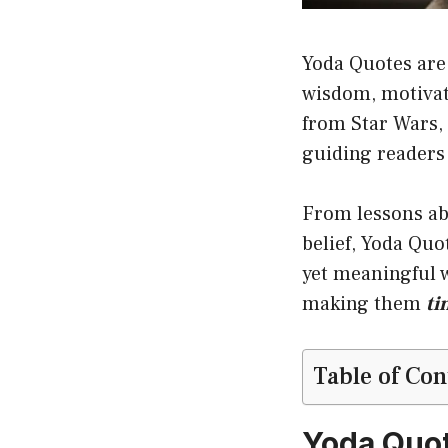
Yoda Quotes are
wisdom, motivati
from Star Wars, 
guiding readers
From lessons abo
belief, Yoda Quo
yet meaningful w
making them
ti
Table of Con
Yoda Quo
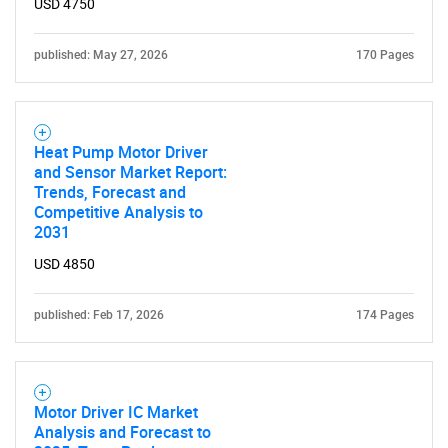
USD 4750
published: May 27, 2026
170 Pages
Heat Pump Motor Driver
and Sensor Market Report:
Trends, Forecast and
Competitive Analysis to
2031
USD 4850
published: Feb 17, 2026
174 Pages
Motor Driver IC Market
Analysis and Forecast to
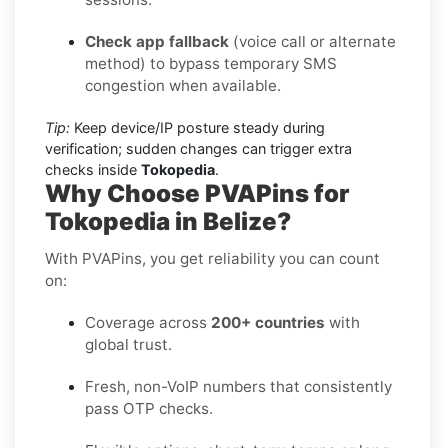
Check app fallback
(voice call or alternate
method) to bypass temporary SMS
congestion when available.
Tip:
Keep device/IP posture steady during
verification; sudden changes can trigger extra
checks inside
Tokopedia
.
Why Choose PVAPins for
Tokopedia in Belize?
With PVAPins, you get reliability you can count
on:
Coverage across
200+ countries
with
global trust.
Fresh, non-VoIP numbers that consistently
pass OTP checks.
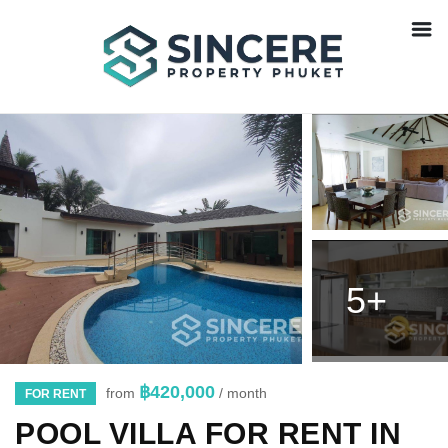
5+
฿420,000
from
/ month
FOR RENT
POOL VILLA FOR RENT IN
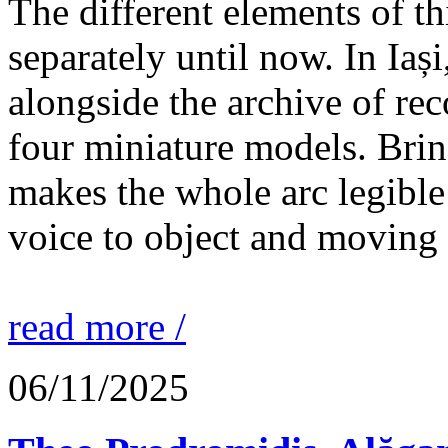
The different elements of th
separately until now. In Iaș
alongside the archive of re
four miniature models. Brin
makes the whole arc legible
voice to object and moving
read more /
06/11/2025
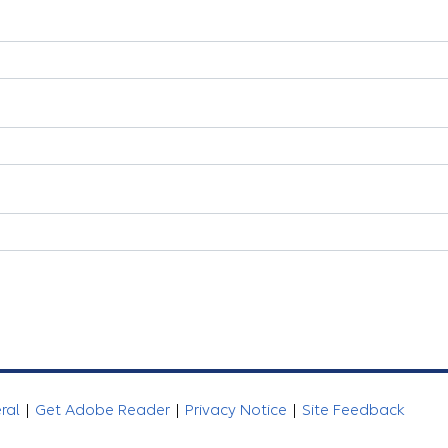
eral
|
Get Adobe Reader
|
Privacy Notice
|
Site Feedback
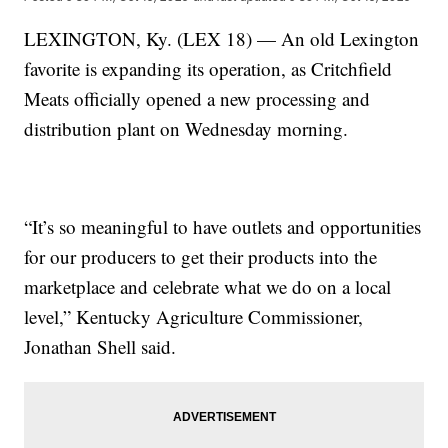
LEXINGTON, Ky. (LEX 18) — An old Lexington
favorite is expanding its operation, as Critchfield
Meats officially opened a new processing and
distribution plant on Wednesday morning.
“It’s so meaningful to have outlets and opportunities
for our producers to get their products into the
marketplace and celebrate what we do on a local
level,” Kentucky Agriculture Commissioner,
Jonathan Shell said.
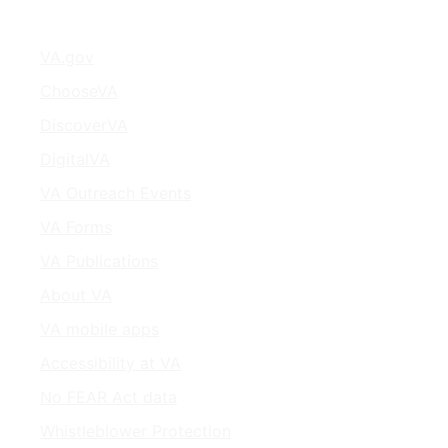
VA.gov
ChooseVA
DiscoverVA
DigitalVA
VA Outreach Events
VA Forms
VA Publications
About VA
VA mobile apps
Accessibility at VA
No FEAR Act data
Whistleblower Protection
━━━
Assignment | Line count for the word "Yoda": please state how many lines of the records above contain it, and nothing else.

Reply to the exercise | 3